== Task to carry out ==
The lines below that include "STATS" are to be found and copied.

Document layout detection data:
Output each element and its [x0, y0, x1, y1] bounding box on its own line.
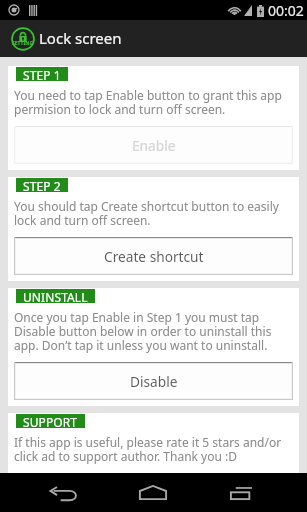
- staticText: SETTING: [12, 40, 34, 47]
- button[interactable]: Back: [38, 473, 90, 512]
- staticText: If this app is useful, please rate it 5 …: [14, 434, 293, 465]
- button[interactable]: Recent apps: [215, 473, 267, 512]
- staticText: STEP 2: [23, 178, 61, 192]
- staticText: SUPPORT: [23, 414, 78, 428]
- staticText: Create shortcut: [104, 247, 204, 266]
- staticText: UNINSTALL: [23, 289, 88, 303]
- button[interactable]: Home: [127, 473, 179, 512]
- staticText: Enable: [132, 136, 176, 155]
- staticText: 00:02: [268, 1, 304, 20]
- staticText: You should tap Create shortcut button to…: [14, 198, 293, 229]
- staticText: Lock screen: [39, 28, 122, 48]
- staticText: STEP 1: [23, 67, 61, 81]
- staticText: Disable: [130, 372, 178, 391]
- staticText: Once you tap Enable in Step 1 you must t…: [14, 309, 293, 354]
- button[interactable]: Disable: [14, 362, 293, 400]
- button[interactable]: Create shortcut: [14, 237, 293, 275]
- button[interactable]: Enable: [14, 126, 293, 164]
- staticText: You need to tap Enable button to grant t…: [14, 87, 293, 118]
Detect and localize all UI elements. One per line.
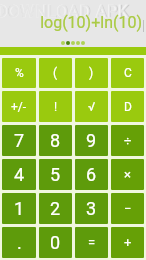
staticText: − bbox=[124, 201, 132, 216]
button[interactable]: 1 bbox=[2, 193, 36, 224]
staticText: +/- bbox=[11, 100, 27, 114]
button[interactable]: C bbox=[111, 58, 144, 88]
staticText: × bbox=[124, 167, 131, 182]
staticText: + bbox=[124, 235, 132, 250]
button[interactable]: . bbox=[2, 227, 36, 258]
button[interactable]: 2 bbox=[39, 193, 72, 224]
staticText: 7 bbox=[14, 130, 25, 151]
button[interactable]: × bbox=[111, 159, 144, 190]
staticText: √ bbox=[88, 100, 96, 114]
button[interactable]: ! bbox=[39, 91, 72, 122]
button[interactable]: + bbox=[111, 227, 144, 258]
staticText: C bbox=[124, 66, 132, 80]
button[interactable]: 9 bbox=[75, 125, 108, 156]
staticText: ( bbox=[53, 66, 58, 80]
button[interactable]: − bbox=[111, 193, 144, 224]
staticText: log(10)+ln(10) bbox=[40, 13, 142, 32]
button[interactable]: % bbox=[2, 58, 36, 88]
button[interactable]: ÷ bbox=[111, 125, 144, 156]
staticText: ! bbox=[54, 100, 58, 114]
staticText: ÷ bbox=[124, 133, 132, 148]
button[interactable]: +/- bbox=[2, 91, 36, 122]
staticText: % bbox=[15, 66, 24, 80]
staticText: 3 bbox=[86, 198, 97, 219]
staticText: 2 bbox=[50, 198, 61, 219]
button[interactable]: 8 bbox=[39, 125, 72, 156]
button[interactable]: 0 bbox=[39, 227, 72, 258]
staticText: 6 bbox=[86, 164, 97, 185]
staticText: DOWNLOAD APK bbox=[0, 1, 130, 21]
button[interactable]: 4 bbox=[2, 159, 36, 190]
button[interactable]: ) bbox=[75, 58, 108, 88]
button[interactable]: 3 bbox=[75, 193, 108, 224]
button[interactable]: 6 bbox=[75, 159, 108, 190]
button[interactable]: 5 bbox=[39, 159, 72, 190]
staticText: 8 bbox=[50, 130, 61, 151]
button[interactable]: √ bbox=[75, 91, 108, 122]
staticText: D bbox=[124, 100, 132, 114]
staticText: 9 bbox=[86, 130, 97, 151]
staticText: DOWNLOAD APK bbox=[0, 2, 129, 21]
staticText: . bbox=[17, 232, 22, 253]
button[interactable]: ( bbox=[39, 58, 72, 88]
button[interactable]: D bbox=[111, 91, 144, 122]
button[interactable]: = bbox=[75, 227, 108, 258]
staticText: 4 bbox=[14, 164, 25, 185]
staticText: 1 bbox=[14, 198, 25, 219]
staticText: 0 bbox=[50, 232, 61, 253]
staticText: = bbox=[88, 235, 96, 250]
staticText: ) bbox=[89, 66, 94, 80]
button[interactable]: 7 bbox=[2, 125, 36, 156]
staticText: 5 bbox=[50, 164, 61, 185]
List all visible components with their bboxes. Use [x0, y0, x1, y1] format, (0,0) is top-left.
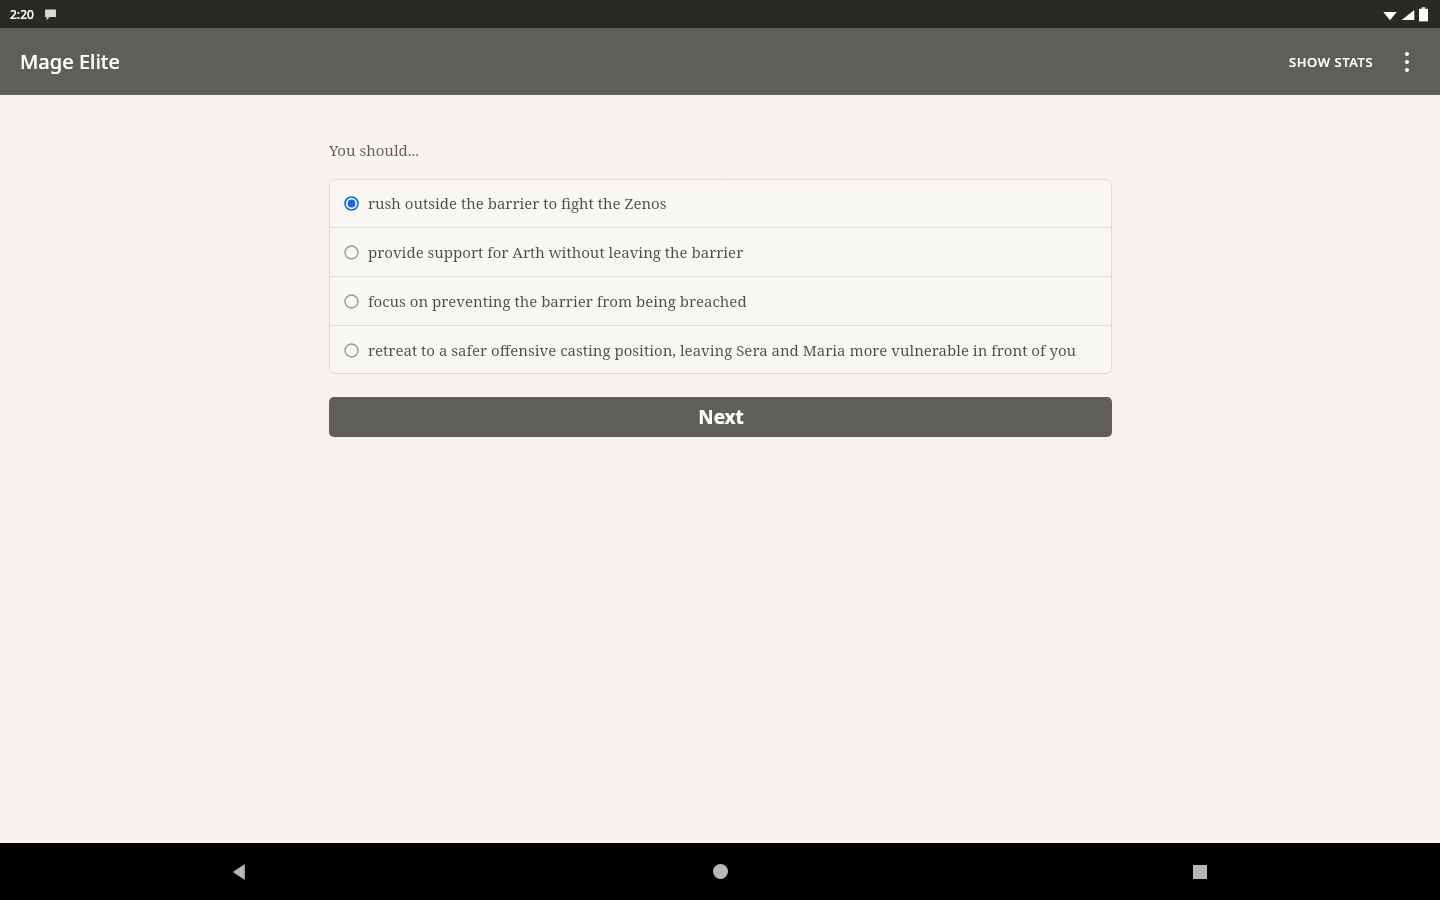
staticText: Next — [698, 404, 744, 430]
button[interactable]: rush outside the barrier to fight the Ze… — [329, 179, 1112, 227]
button[interactable]: provide support for Arth without leaving… — [329, 228, 1112, 276]
button[interactable]: SHOW STATS — [1279, 45, 1384, 79]
button[interactable]: Home — [480, 843, 960, 900]
staticText: provide support for Arth without leaving… — [368, 242, 744, 262]
staticText: You should... — [329, 140, 419, 160]
button[interactable]: Next — [329, 397, 1112, 437]
staticText: SHOW STATS — [1289, 53, 1374, 71]
button[interactable]: Recent apps — [960, 843, 1440, 900]
button[interactable]: focus on preventing the barrier from bei… — [329, 277, 1112, 325]
staticText: retreat to a safer offensive casting pos… — [368, 340, 1077, 360]
button[interactable]: More options — [1384, 39, 1430, 85]
staticText: Mage Elite — [20, 48, 120, 75]
button[interactable]: Back — [0, 843, 480, 900]
button[interactable]: retreat to a safer offensive casting pos… — [329, 326, 1112, 374]
staticText: 2:20 — [10, 6, 34, 22]
staticText: rush outside the barrier to fight the Ze… — [368, 193, 667, 213]
staticText: focus on preventing the barrier from bei… — [368, 291, 747, 311]
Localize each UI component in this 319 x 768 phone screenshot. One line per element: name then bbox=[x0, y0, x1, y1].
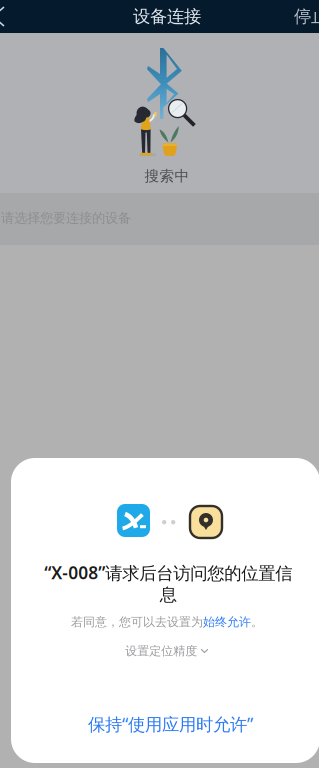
staticText: 保持“使用应用时允许” bbox=[88, 712, 253, 736]
staticText: 若同意，您可以去设置为 bbox=[71, 615, 203, 629]
staticText: 设备连接 bbox=[133, 6, 201, 27]
button[interactable]: 保持“使用应用时允许” bbox=[16, 702, 319, 746]
staticText: 请选择您要连接的设备 bbox=[1, 210, 131, 226]
staticText: 设置定位精度 bbox=[125, 644, 197, 658]
staticText: 始终允许 bbox=[203, 615, 251, 629]
staticText: 。 bbox=[251, 615, 263, 629]
button[interactable]: Back bbox=[0, 0, 24, 33]
staticText: “X-008”请求后台访问您的位置信息 bbox=[44, 561, 292, 605]
staticText: 停止 bbox=[294, 6, 319, 27]
button[interactable]: 停止 bbox=[294, 0, 319, 33]
button[interactable]: 设置定位精度 bbox=[37, 641, 297, 661]
staticText: 搜索中 bbox=[144, 167, 190, 185]
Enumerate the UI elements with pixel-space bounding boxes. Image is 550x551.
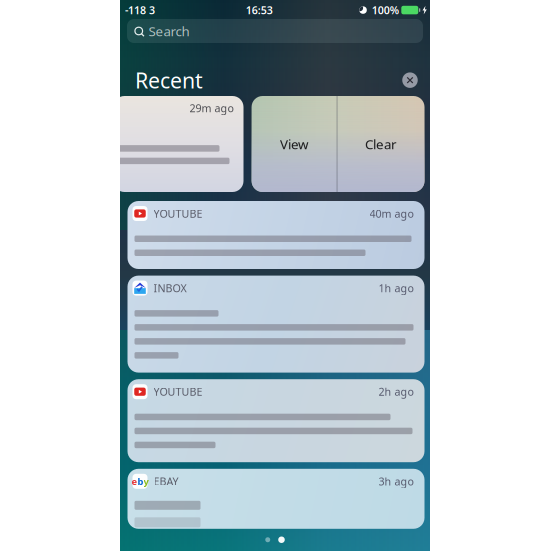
staticText: 2h ago	[378, 385, 414, 399]
button[interactable]: YOUTUBE	[128, 379, 424, 462]
staticText: View	[280, 135, 308, 153]
staticText: Clear	[365, 135, 397, 153]
staticText: INBOX	[154, 281, 186, 295]
staticText: YOUTUBE	[154, 385, 202, 399]
staticText: YOUTUBE	[154, 206, 202, 221]
staticText: 40m ago	[370, 206, 414, 221]
button[interactable]: INBOX	[128, 276, 424, 373]
button[interactable]: YOUTUBE	[128, 201, 424, 269]
staticText: 3h ago	[378, 474, 414, 488]
button[interactable]: Clear all notifications	[398, 68, 422, 92]
staticText: 100%	[372, 3, 399, 17]
staticText: y	[144, 475, 148, 488]
button[interactable]: Clear	[338, 96, 424, 192]
staticText: e	[132, 475, 138, 488]
staticText: Recent	[135, 66, 203, 94]
button[interactable]: e	[128, 469, 424, 529]
staticText: -118 3	[125, 3, 155, 17]
staticText: 1h ago	[378, 281, 414, 295]
button[interactable]: Search	[127, 19, 423, 43]
staticText: Search	[148, 22, 190, 40]
staticText: EBAY	[154, 474, 178, 488]
staticText: 16:53	[246, 3, 273, 17]
staticText: 29m ago	[190, 101, 234, 115]
staticText: b	[138, 475, 144, 488]
button[interactable]: View	[252, 96, 337, 192]
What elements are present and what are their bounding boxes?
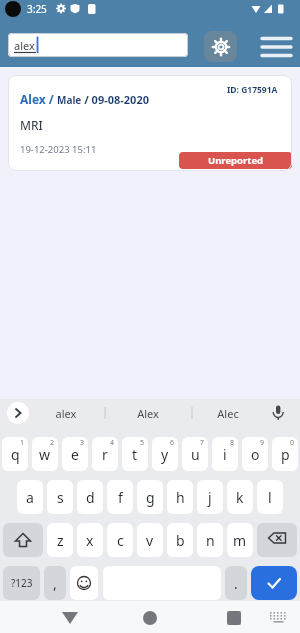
staticText: 7 xyxy=(200,438,205,448)
button[interactable]: p xyxy=(272,437,298,471)
button[interactable] xyxy=(266,609,292,629)
staticText: m xyxy=(233,531,247,550)
button[interactable]: o xyxy=(242,437,268,471)
button[interactable]: u xyxy=(182,437,208,471)
button[interactable]: x xyxy=(77,523,103,557)
button[interactable]: c xyxy=(107,523,133,557)
button[interactable]: t xyxy=(122,437,148,471)
button[interactable]: z xyxy=(47,523,73,557)
staticText: r xyxy=(102,445,108,464)
staticText: z xyxy=(57,531,64,550)
staticText: 3:25 xyxy=(27,2,47,16)
staticText: a xyxy=(26,488,34,507)
staticText: x xyxy=(86,531,94,550)
button[interactable]: w xyxy=(32,437,58,471)
button[interactable]: a xyxy=(17,480,43,514)
staticText: 1 xyxy=(20,438,25,448)
staticText: e xyxy=(71,445,79,464)
button[interactable]: b xyxy=(167,523,193,557)
button[interactable]: r xyxy=(92,437,118,471)
button[interactable]: n xyxy=(197,523,223,557)
button[interactable]: ID: G17591A xyxy=(8,75,292,171)
button[interactable]: m xyxy=(227,523,253,557)
button[interactable]: h xyxy=(167,480,193,514)
staticText: Alex / Male / 09-08-2020 xyxy=(20,91,149,107)
staticText: o xyxy=(251,445,260,464)
staticText: 19-12-2023 15:11 xyxy=(20,143,97,156)
button[interactable] xyxy=(251,566,297,600)
staticText: p xyxy=(281,445,290,464)
button[interactable]: g xyxy=(137,480,163,514)
button[interactable] xyxy=(3,523,43,557)
staticText: w xyxy=(39,445,51,464)
button[interactable]: Alex xyxy=(130,406,166,421)
button[interactable]: i xyxy=(212,437,238,471)
staticText: h xyxy=(176,488,185,507)
button[interactable]: f xyxy=(107,480,133,514)
staticText: v xyxy=(146,531,154,550)
staticText: g xyxy=(146,488,155,507)
button[interactable] xyxy=(268,403,288,423)
staticText: b xyxy=(176,531,185,550)
button[interactable]: alex xyxy=(8,33,188,57)
staticText: 0 xyxy=(290,438,295,448)
staticText: u xyxy=(191,445,200,464)
staticText: Unreported xyxy=(208,154,264,167)
staticText: i xyxy=(223,445,227,464)
button[interactable] xyxy=(204,31,237,62)
button[interactable]: Alec xyxy=(210,406,246,421)
button[interactable]: . xyxy=(225,566,247,600)
staticText: , xyxy=(53,574,57,593)
staticText: 3 xyxy=(80,438,85,448)
button[interactable] xyxy=(134,605,166,629)
staticText: j xyxy=(208,488,212,507)
staticText: ID: G17591A xyxy=(227,84,278,96)
staticText: k xyxy=(236,488,244,507)
button[interactable] xyxy=(218,605,250,629)
staticText: 9 xyxy=(260,438,265,448)
button[interactable] xyxy=(260,35,294,61)
button[interactable]: e xyxy=(62,437,88,471)
staticText: f xyxy=(118,488,123,507)
staticText: n xyxy=(206,531,215,550)
button[interactable]: s xyxy=(47,480,73,514)
staticText: 8 xyxy=(230,438,235,448)
button[interactable] xyxy=(54,605,86,629)
staticText: d xyxy=(86,488,95,507)
staticText: 2 xyxy=(50,438,55,448)
button[interactable]: q xyxy=(2,437,28,471)
button[interactable]: j xyxy=(197,480,223,514)
button[interactable]: d xyxy=(77,480,103,514)
button[interactable]: alex xyxy=(48,406,84,421)
staticText: 5 xyxy=(140,438,145,448)
button[interactable] xyxy=(70,566,98,600)
staticText: 6 xyxy=(170,438,175,448)
staticText: c xyxy=(117,531,124,550)
button[interactable]: v xyxy=(137,523,163,557)
button[interactable]: k xyxy=(227,480,253,514)
staticText: alex xyxy=(14,38,35,53)
button[interactable]: ?123 xyxy=(3,566,40,600)
button[interactable]: , xyxy=(44,566,66,600)
staticText: 4 xyxy=(110,438,115,448)
staticText: . xyxy=(234,574,238,593)
button[interactable] xyxy=(7,402,29,424)
staticText: l xyxy=(268,488,272,507)
staticText: ?123 xyxy=(11,576,33,590)
button[interactable] xyxy=(257,523,297,557)
button[interactable]: y xyxy=(152,437,178,471)
staticText: t xyxy=(132,445,138,464)
button[interactable]: l xyxy=(257,480,283,514)
staticText: y xyxy=(161,445,169,464)
staticText: q xyxy=(11,445,20,464)
staticText: s xyxy=(57,488,64,507)
staticText: MRI xyxy=(20,117,43,133)
button[interactable]: Unreported xyxy=(179,152,292,169)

== Answer ==
button[interactable]: SHOW STATS — [1279, 45, 1384, 79]
staticText: SHOW STATS — [1289, 53, 1374, 71]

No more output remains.